法隆寺を参拝し、見たいと言っていた仏像がある中宮寺に向かう。入場料を払い、十畳ほどのお堂に通され、ひとしきり仏像についての説明を受けたあと、鎮座する伝如意輪観音像を拝観する。
その柔らかな水で撫でられたような艶、古びた様子を全く感じさせない、後光と見紛うような照り返し、中性的でありながら確かな威厳を感じさせる存在感、優しい威光、それら全てに魅入られ、私は、私たちは罪をどこかに置いてこれたのではという、大きな錯覚に陥った。帰り際、バスの待合室で雨音を聞く、雨の日ばかり 君に会って、という文章を書いたなと思いだす。
彼女の翳は、誤魔化しているものの誤魔化しきれないものになっており、私は早くバスが着けばいいのに、と、長く感じる時間の首筋を噛むように、このまま居たい、ここから出たい、という
アンビバレンツな感情を持って、そこに立っていた。

大学で論文を突き返された、提出期限を大幅に過ぎているのだから当然ではあるのだが、どこかで、私の優秀さに教授も甘い顔をするのでは、と、甘い甘い甘い考えを持っていたが、現実は、来年またおいで、の、価値判断もなにもない真っ当な一言で終わった。そのあとなにをしたかは、あまり覚えていない。

あんな一週間を過ごしておいて 私はここにいる、などという文が広島の彼女から投稿された。それきり、彼女とは連絡を取らなくなってしまった。

今日は誰に呼ばれたんだっけ、今日は誰が来るんだっけ、よく分らないまま時は過ぎ、雨音はここに持ってこれないほど過去になった思い出に変わる。

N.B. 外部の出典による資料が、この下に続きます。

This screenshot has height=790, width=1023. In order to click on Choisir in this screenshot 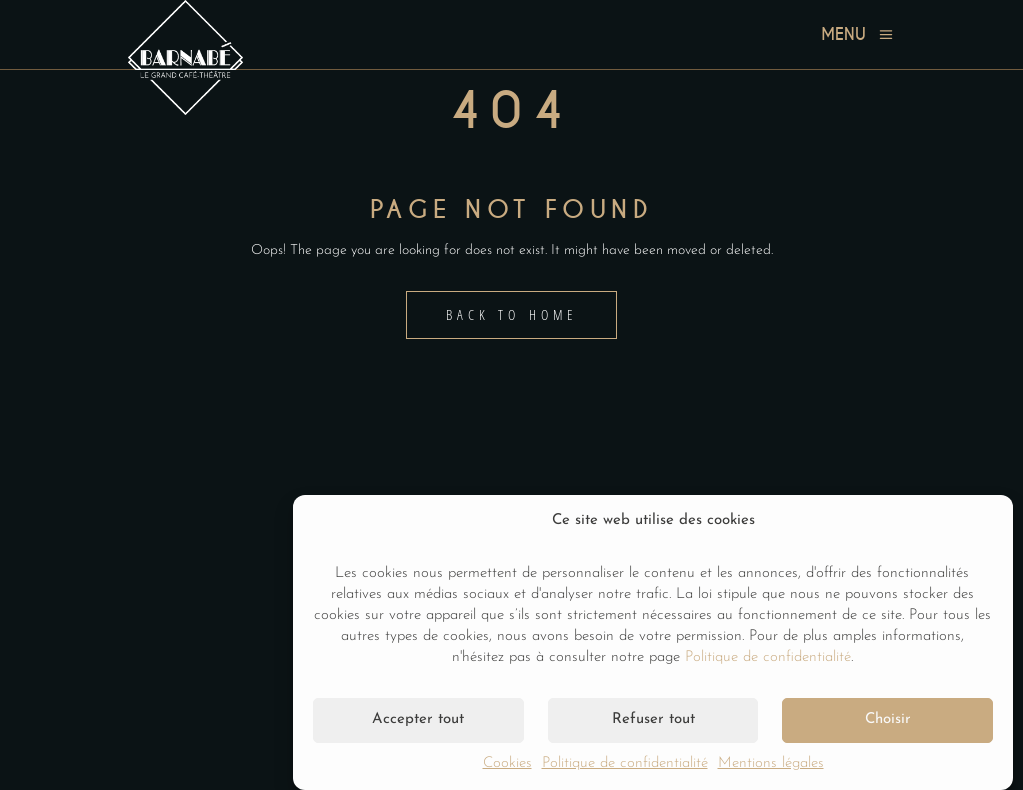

文章を綴る。これがなければ呼ばれることも呼ぶこともなかっただろう。セックスで射精しない、抗鬱剤の影響だろう。いろんなひとの情に、少しでも引っかからない特性を持っていて良かったと思う。数年後に持ち越せる気持ちなどない、と、今を生きる少女を家庭教師が励ますシーンがあった。気持ちは残っていないが、もう一度、誰かになにか言いたかったな、と、話し相手がいない夜に思う。審美眼って、そんなに必要?私には、よく分からない。